This is one of the most recent pictures of a good friend of mine, Keanu van der Horst.
Keanu was a well-known, popular guy at my school. He was a great singer in a local youth chorus, and an excellent guitarist who played in my school’s Pink Floyd tribute show. He acted in last year’s school musical (Into the Woods) and was slated to act again in this year’s musical (Grease). He loved learning, and would always be seen carrying around books on whatever topic he was currently fascinated by (haskell programming, string theory, endocrinology, etc); he would often breeze through these books in a day or two. He treated everybody like an old friend, and would often be fifty minutes into telling a story to you before he remembered to introduce himself and ask who you were. He told the best stories too — parties, vacations, sex, drugs — you name it, this guy had fifteen tales about it going right or wrong for him. He had a never-say-no attitude: when he developed a condition in his knees that would have caused him to walk with a cane for the rest of his life, he said “fuck it” and decided to get used to the pain so he could walk like everyone else. He was charismatic, intelligent, friendly, lovable, and had a wicked sense of humor.

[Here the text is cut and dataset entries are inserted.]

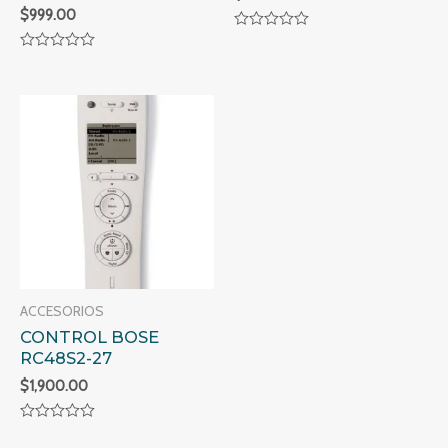
$
999.00
Valorado
en
Valorado
0
en
de
0
5
de
5
ACCESORIOS
CONTROL BOSE
RC48S2-27
$
1,900.00
Valorado
en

Late last night / early this morning, for reasons I won’t disclose, my friend Keanu passed away.
Never have I seen my high school community come together so quickly and efficiently. As soon as it got out to the students, the chorus room (where Keanu often spent his free periods) filled up with students in every grade, crying and mourning the loss of their friend, their mentor, their brother-figure.
Everyone had their stories about Keanu. About how he helped them, gave them advice, bought them food, supported their endeavors, had their back. He was such a distinct personality, and every facet of him made him a unique and charming individual. From his trademark throaty chuckle, to his crooked grin, to his subtle limp, everything about Keanu made him an amazing work of art.
I’ll admit that when I heard he passed, I cried nonstop. I felt cold and hot at once. I shook uncontrollably. I felt empty and tight and confused and weightless and a million other terrible things all at once.
And now, eight hours after I heard the news…it’s still surreal to me, but I’m coming to accept it.
I know Keanu’s looking down at us right now, doing that throaty chuckle of his, probably saying we’re all a bunch of pussies for crying, and cracking some joke about how we can only mourn him on leap years.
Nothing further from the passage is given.